### Task to complete
With every line kept intact, print the entries that appear below.

### Exercise input
------------------------------------
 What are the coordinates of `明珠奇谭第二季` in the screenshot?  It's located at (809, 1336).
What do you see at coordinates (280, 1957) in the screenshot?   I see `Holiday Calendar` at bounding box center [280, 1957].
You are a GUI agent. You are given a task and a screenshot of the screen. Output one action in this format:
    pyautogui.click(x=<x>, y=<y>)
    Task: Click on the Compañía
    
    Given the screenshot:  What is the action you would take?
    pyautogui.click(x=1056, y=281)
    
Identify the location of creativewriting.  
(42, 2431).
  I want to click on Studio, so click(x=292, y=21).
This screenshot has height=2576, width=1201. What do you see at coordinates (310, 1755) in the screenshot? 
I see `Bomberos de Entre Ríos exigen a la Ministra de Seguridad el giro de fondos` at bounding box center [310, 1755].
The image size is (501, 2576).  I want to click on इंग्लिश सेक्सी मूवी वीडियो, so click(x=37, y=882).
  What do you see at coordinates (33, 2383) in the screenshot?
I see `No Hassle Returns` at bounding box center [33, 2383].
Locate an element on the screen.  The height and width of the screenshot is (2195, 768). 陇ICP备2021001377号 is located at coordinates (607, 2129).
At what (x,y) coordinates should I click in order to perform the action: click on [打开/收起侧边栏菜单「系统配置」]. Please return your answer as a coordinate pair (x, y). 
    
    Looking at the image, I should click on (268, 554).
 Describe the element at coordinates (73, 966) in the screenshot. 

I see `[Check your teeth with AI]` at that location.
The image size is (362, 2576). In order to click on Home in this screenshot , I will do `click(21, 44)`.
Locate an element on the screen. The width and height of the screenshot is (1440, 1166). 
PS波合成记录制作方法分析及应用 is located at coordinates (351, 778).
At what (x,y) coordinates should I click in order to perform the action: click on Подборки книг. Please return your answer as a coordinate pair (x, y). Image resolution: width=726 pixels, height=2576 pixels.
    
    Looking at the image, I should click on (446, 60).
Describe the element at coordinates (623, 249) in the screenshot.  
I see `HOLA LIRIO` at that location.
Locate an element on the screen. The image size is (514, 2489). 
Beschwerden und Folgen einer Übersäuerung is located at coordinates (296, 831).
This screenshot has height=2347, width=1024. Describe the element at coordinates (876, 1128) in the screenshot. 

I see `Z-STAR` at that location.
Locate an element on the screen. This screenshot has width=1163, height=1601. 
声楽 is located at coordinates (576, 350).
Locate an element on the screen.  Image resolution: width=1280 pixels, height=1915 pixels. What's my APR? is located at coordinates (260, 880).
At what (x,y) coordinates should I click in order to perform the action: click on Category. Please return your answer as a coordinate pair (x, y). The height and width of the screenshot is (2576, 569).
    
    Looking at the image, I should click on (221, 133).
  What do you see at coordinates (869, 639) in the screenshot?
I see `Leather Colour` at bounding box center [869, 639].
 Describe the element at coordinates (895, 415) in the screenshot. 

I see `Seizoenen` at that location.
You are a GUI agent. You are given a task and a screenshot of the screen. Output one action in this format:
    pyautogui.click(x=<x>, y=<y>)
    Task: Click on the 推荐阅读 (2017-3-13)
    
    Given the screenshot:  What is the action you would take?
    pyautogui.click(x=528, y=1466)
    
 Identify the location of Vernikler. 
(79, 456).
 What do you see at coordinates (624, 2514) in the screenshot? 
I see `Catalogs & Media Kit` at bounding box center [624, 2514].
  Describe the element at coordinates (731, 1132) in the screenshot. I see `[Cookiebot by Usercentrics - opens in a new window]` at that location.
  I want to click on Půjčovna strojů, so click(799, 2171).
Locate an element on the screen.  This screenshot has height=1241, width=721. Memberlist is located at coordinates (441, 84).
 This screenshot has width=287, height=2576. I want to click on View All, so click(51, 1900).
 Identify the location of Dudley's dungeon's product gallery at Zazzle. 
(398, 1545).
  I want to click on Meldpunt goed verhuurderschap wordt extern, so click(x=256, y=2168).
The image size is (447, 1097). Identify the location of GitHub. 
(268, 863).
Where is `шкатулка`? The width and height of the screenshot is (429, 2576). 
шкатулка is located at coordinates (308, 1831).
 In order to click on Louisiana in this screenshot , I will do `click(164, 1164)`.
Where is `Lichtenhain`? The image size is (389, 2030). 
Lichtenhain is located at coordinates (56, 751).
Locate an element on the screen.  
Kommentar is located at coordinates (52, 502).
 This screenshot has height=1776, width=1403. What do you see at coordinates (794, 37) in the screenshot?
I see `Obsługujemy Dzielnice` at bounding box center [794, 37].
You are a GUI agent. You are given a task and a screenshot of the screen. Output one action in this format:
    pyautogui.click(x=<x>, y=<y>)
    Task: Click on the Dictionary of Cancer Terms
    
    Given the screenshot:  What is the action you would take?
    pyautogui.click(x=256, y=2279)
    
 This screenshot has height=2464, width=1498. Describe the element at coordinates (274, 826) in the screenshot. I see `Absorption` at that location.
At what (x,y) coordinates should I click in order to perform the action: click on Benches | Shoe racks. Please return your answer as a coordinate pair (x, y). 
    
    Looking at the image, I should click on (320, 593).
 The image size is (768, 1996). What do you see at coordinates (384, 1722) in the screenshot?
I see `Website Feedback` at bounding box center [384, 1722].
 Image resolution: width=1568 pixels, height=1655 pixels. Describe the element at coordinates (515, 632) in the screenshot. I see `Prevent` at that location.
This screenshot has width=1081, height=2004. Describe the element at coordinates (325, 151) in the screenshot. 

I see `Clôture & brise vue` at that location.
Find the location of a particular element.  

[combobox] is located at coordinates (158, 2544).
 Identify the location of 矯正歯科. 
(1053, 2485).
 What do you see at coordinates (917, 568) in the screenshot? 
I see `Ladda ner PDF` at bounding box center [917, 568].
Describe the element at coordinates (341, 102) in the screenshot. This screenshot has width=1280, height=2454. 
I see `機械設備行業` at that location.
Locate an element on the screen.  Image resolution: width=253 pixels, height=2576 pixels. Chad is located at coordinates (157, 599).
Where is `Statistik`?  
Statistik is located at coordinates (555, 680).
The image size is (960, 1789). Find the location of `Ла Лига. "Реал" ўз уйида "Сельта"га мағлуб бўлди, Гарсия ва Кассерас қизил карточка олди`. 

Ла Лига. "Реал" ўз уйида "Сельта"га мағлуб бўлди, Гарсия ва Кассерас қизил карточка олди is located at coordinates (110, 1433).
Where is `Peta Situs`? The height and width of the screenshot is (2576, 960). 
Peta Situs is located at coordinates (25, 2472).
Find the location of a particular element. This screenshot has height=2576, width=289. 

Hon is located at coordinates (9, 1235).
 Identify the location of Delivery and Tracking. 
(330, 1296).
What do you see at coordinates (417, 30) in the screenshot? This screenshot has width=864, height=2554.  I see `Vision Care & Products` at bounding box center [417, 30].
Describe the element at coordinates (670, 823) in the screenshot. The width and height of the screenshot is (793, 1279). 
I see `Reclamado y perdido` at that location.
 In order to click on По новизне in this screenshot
------------------------------------
### Result of this exercise
 What are the coordinates of `明珠奇谭第二季` in the screenshot?  It's located at (809, 1336).
What do you see at coordinates (280, 1957) in the screenshot?   I see `Holiday Calendar` at bounding box center [280, 1957].
You are a GUI agent. You are given a task and a screenshot of the screen. Output one action in this format:
    pyautogui.click(x=<x>, y=<y>)
    Task: Click on the Compañía
    
    Given the screenshot:  What is the action you would take?
    pyautogui.click(x=1056, y=281)
    
Identify the location of creativewriting.  
(42, 2431).
  I want to click on Studio, so click(x=292, y=21).
This screenshot has height=2576, width=1201. What do you see at coordinates (310, 1755) in the screenshot? 
I see `Bomberos de Entre Ríos exigen a la Ministra de Seguridad el giro de fondos` at bounding box center [310, 1755].
The image size is (501, 2576).  I want to click on इंग्लिश सेक्सी मूवी वीडियो, so click(x=37, y=882).
  What do you see at coordinates (33, 2383) in the screenshot?
I see `No Hassle Returns` at bounding box center [33, 2383].
Locate an element on the screen.  The height and width of the screenshot is (2195, 768). 陇ICP备2021001377号 is located at coordinates (607, 2129).
At what (x,y) coordinates should I click in order to perform the action: click on [打开/收起侧边栏菜单「系统配置」]. Please return your answer as a coordinate pair (x, y). 
    
    Looking at the image, I should click on (268, 554).
 Describe the element at coordinates (73, 966) in the screenshot. 

I see `[Check your teeth with AI]` at that location.
The image size is (362, 2576). In order to click on Home in this screenshot , I will do `click(21, 44)`.
Locate an element on the screen. The width and height of the screenshot is (1440, 1166). 
PS波合成记录制作方法分析及应用 is located at coordinates (351, 778).
At what (x,y) coordinates should I click in order to perform the action: click on Подборки книг. Please return your answer as a coordinate pair (x, y). Image resolution: width=726 pixels, height=2576 pixels.
    
    Looking at the image, I should click on (446, 60).
Describe the element at coordinates (623, 249) in the screenshot.  
I see `HOLA LIRIO` at that location.
Locate an element on the screen. The image size is (514, 2489). 
Beschwerden und Folgen einer Übersäuerung is located at coordinates (296, 831).
This screenshot has height=2347, width=1024. Describe the element at coordinates (876, 1128) in the screenshot. 

I see `Z-STAR` at that location.
Locate an element on the screen. This screenshot has width=1163, height=1601. 
声楽 is located at coordinates (576, 350).
Locate an element on the screen.  Image resolution: width=1280 pixels, height=1915 pixels. What's my APR? is located at coordinates (260, 880).
At what (x,y) coordinates should I click in order to perform the action: click on Category. Please return your answer as a coordinate pair (x, y). The height and width of the screenshot is (2576, 569).
    
    Looking at the image, I should click on (221, 133).
  What do you see at coordinates (869, 639) in the screenshot?
I see `Leather Colour` at bounding box center [869, 639].
 Describe the element at coordinates (895, 415) in the screenshot. 

I see `Seizoenen` at that location.
You are a GUI agent. You are given a task and a screenshot of the screen. Output one action in this format:
    pyautogui.click(x=<x>, y=<y>)
    Task: Click on the 推荐阅读 (2017-3-13)
    
    Given the screenshot:  What is the action you would take?
    pyautogui.click(x=528, y=1466)
    
 Identify the location of Vernikler. 
(79, 456).
 What do you see at coordinates (624, 2514) in the screenshot? 
I see `Catalogs & Media Kit` at bounding box center [624, 2514].
  Describe the element at coordinates (731, 1132) in the screenshot. I see `[Cookiebot by Usercentrics - opens in a new window]` at that location.
  I want to click on Půjčovna strojů, so click(799, 2171).
Locate an element on the screen.  This screenshot has height=1241, width=721. Memberlist is located at coordinates (441, 84).
 This screenshot has width=287, height=2576. I want to click on View All, so click(51, 1900).
 Identify the location of Dudley's dungeon's product gallery at Zazzle. 
(398, 1545).
  I want to click on Meldpunt goed verhuurderschap wordt extern, so click(x=256, y=2168).
The image size is (447, 1097). Identify the location of GitHub. 
(268, 863).
Where is `шкатулка`? The width and height of the screenshot is (429, 2576). 
шкатулка is located at coordinates (308, 1831).
 In order to click on Louisiana in this screenshot , I will do `click(164, 1164)`.
Where is `Lichtenhain`? The image size is (389, 2030). 
Lichtenhain is located at coordinates (56, 751).
Locate an element on the screen.  
Kommentar is located at coordinates (52, 502).
 This screenshot has height=1776, width=1403. What do you see at coordinates (794, 37) in the screenshot?
I see `Obsługujemy Dzielnice` at bounding box center [794, 37].
You are a GUI agent. You are given a task and a screenshot of the screen. Output one action in this format:
    pyautogui.click(x=<x>, y=<y>)
    Task: Click on the Dictionary of Cancer Terms
    
    Given the screenshot:  What is the action you would take?
    pyautogui.click(x=256, y=2279)
    
 This screenshot has height=2464, width=1498. Describe the element at coordinates (274, 826) in the screenshot. I see `Absorption` at that location.
At what (x,y) coordinates should I click in order to perform the action: click on Benches | Shoe racks. Please return your answer as a coordinate pair (x, y). 
    
    Looking at the image, I should click on (320, 593).
 The image size is (768, 1996). What do you see at coordinates (384, 1722) in the screenshot?
I see `Website Feedback` at bounding box center [384, 1722].
 Image resolution: width=1568 pixels, height=1655 pixels. Describe the element at coordinates (515, 632) in the screenshot. I see `Prevent` at that location.
This screenshot has width=1081, height=2004. Describe the element at coordinates (325, 151) in the screenshot. 

I see `Clôture & brise vue` at that location.
Find the location of a particular element.  

[combobox] is located at coordinates (158, 2544).
 Identify the location of 矯正歯科. 
(1053, 2485).
 What do you see at coordinates (917, 568) in the screenshot? 
I see `Ladda ner PDF` at bounding box center [917, 568].
Describe the element at coordinates (341, 102) in the screenshot. This screenshot has width=1280, height=2454. 
I see `機械設備行業` at that location.
Locate an element on the screen.  Image resolution: width=253 pixels, height=2576 pixels. Chad is located at coordinates (157, 599).
Where is `Statistik`?  
Statistik is located at coordinates (555, 680).
The image size is (960, 1789). Find the location of `Ла Лига. "Реал" ўз уйида "Сельта"га мағлуб бўлди, Гарсия ва Кассерас қизил карточка олди`. 

Ла Лига. "Реал" ўз уйида "Сельта"га мағлуб бўлди, Гарсия ва Кассерас қизил карточка олди is located at coordinates (110, 1433).
Where is `Peta Situs`? The height and width of the screenshot is (2576, 960). 
Peta Situs is located at coordinates (25, 2472).
Find the location of a particular element. This screenshot has height=2576, width=289. 

Hon is located at coordinates (9, 1235).
 Identify the location of Delivery and Tracking. 
(330, 1296).
What do you see at coordinates (417, 30) in the screenshot? This screenshot has width=864, height=2554.  I see `Vision Care & Products` at bounding box center [417, 30].
Describe the element at coordinates (670, 823) in the screenshot. The width and height of the screenshot is (793, 1279). 
I see `Reclamado y perdido` at that location.
 In order to click on По новизне in this screenshot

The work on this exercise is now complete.